About this exercise: Text in the records must be reproduced exactly, and pictures must be skipped.

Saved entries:
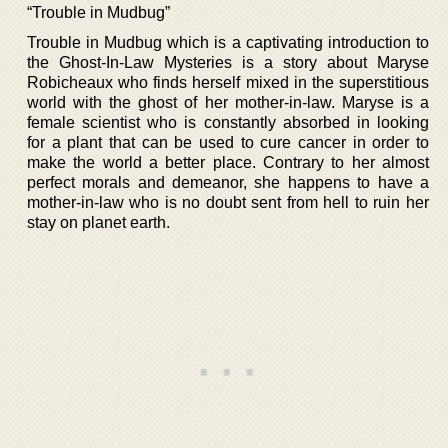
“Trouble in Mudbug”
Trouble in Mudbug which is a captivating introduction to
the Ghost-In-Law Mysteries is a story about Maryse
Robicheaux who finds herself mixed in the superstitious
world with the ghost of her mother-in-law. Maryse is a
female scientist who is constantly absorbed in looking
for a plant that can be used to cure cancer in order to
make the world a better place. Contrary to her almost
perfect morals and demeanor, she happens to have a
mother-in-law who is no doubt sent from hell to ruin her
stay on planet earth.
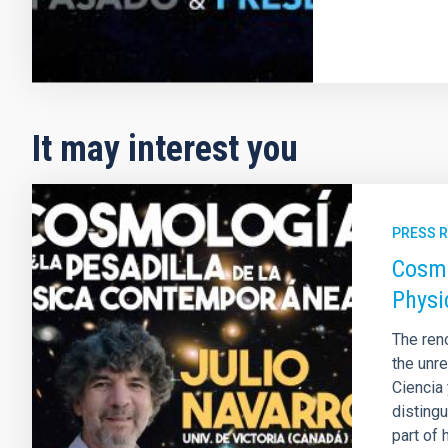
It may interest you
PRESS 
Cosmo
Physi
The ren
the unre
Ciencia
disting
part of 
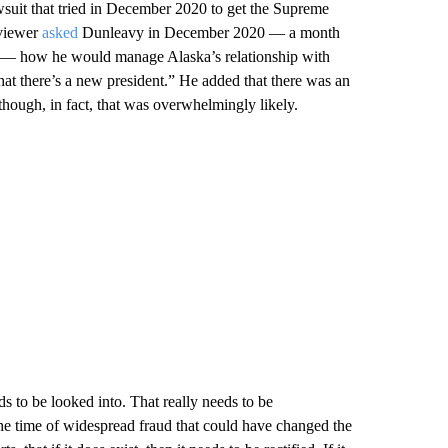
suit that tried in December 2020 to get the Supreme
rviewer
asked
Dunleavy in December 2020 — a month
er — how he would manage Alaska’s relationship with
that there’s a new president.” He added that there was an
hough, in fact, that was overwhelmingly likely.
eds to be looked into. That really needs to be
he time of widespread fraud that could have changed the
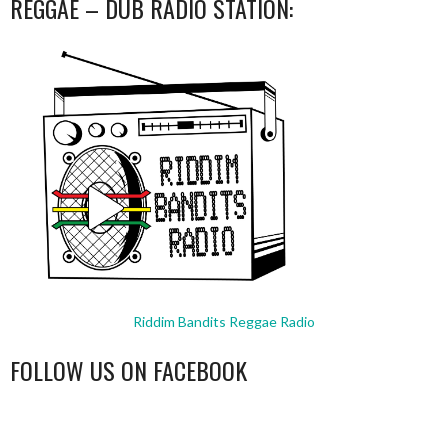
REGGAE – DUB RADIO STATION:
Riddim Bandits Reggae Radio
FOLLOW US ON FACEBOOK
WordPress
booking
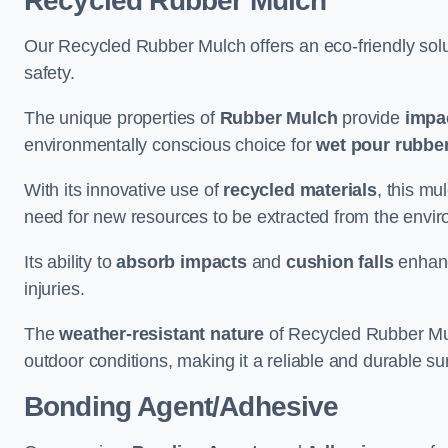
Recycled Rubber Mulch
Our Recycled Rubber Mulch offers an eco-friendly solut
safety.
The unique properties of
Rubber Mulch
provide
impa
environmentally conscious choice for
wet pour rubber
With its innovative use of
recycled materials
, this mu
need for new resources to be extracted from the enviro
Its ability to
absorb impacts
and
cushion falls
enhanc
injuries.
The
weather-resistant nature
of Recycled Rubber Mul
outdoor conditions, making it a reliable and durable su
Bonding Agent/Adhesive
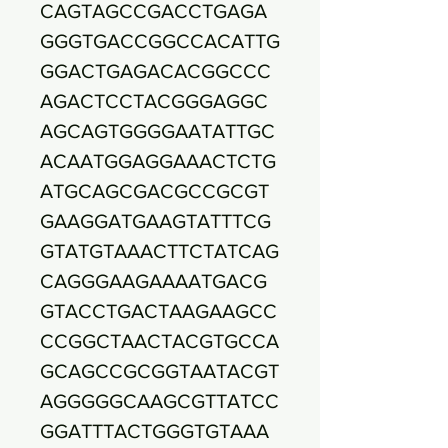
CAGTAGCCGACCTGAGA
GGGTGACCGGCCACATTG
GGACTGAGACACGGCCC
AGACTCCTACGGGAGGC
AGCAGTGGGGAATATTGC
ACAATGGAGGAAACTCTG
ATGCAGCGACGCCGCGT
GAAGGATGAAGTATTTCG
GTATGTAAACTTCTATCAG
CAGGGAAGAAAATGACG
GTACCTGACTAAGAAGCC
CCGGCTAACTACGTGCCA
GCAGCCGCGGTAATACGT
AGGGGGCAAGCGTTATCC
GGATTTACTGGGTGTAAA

Solution for this exercise:
“Trouble in Mudbug”
Trouble in Mudbug which is a captivating introduction to
the Ghost-In-Law Mysteries is a story about Maryse
Robicheaux who finds herself mixed in the superstitious
world with the ghost of her mother-in-law. Maryse is a
female scientist who is constantly absorbed in looking
for a plant that can be used to cure cancer in order to
make the world a better place. Contrary to her almost
perfect morals and demeanor, she happens to have a
mother-in-law who is no doubt sent from hell to ruin her
stay on planet earth.
It may interest you
PRESS 
Cosmo
Physi
The ren
the unre
Ciencia
disting
part of 
suit that tried in December 2020 to get the Supreme
rviewer
asked
Dunleavy in December 2020 — a month
er — how he would manage Alaska’s relationship with
that there’s a new president.” He added that there was an
hough, in fact, that was overwhelmingly likely.
eds to be looked into. That really needs to be
he time of widespread fraud that could have changed the
REGGAE – DUB RADIO STATION:
Riddim Bandits Reggae Radio
FOLLOW US ON FACEBOOK
WordPress
booking
Recycled Rubber Mulch
Our Recycled Rubber Mulch offers an eco-friendly solut
safety.
The unique properties of
Rubber Mulch
provide
impa
environmentally conscious choice for
wet pour rubber
With its innovative use of
recycled materials
, this mu
need for new resources to be extracted from the enviro
Its ability to
absorb impacts
and
cushion falls
enhanc
injuries.
The
weather-resistant nature
of Recycled Rubber Mul
outdoor conditions, making it a reliable and durable su
Bonding Agent/Adhesive
CAGTAGCCGACCTGAGA
GGGTGACCGGCCACATTG
GGACTGAGACACGGCCC
AGACTCCTACGGGAGGC
AGCAGTGGGGAATATTGC
ACAATGGAGGAAACTCTG
ATGCAGCGACGCCGCGT
GAAGGATGAAGTATTTCG
GTATGTAAACTTCTATCAG
CAGGGAAGAAAATGACG
GTACCTGACTAAGAAGCC
CCGGCTAACTACGTGCCA
GCAGCCGCGGTAATACGT
AGGGGGCAAGCGTTATCC
GGATTTACTGGGTGTAAA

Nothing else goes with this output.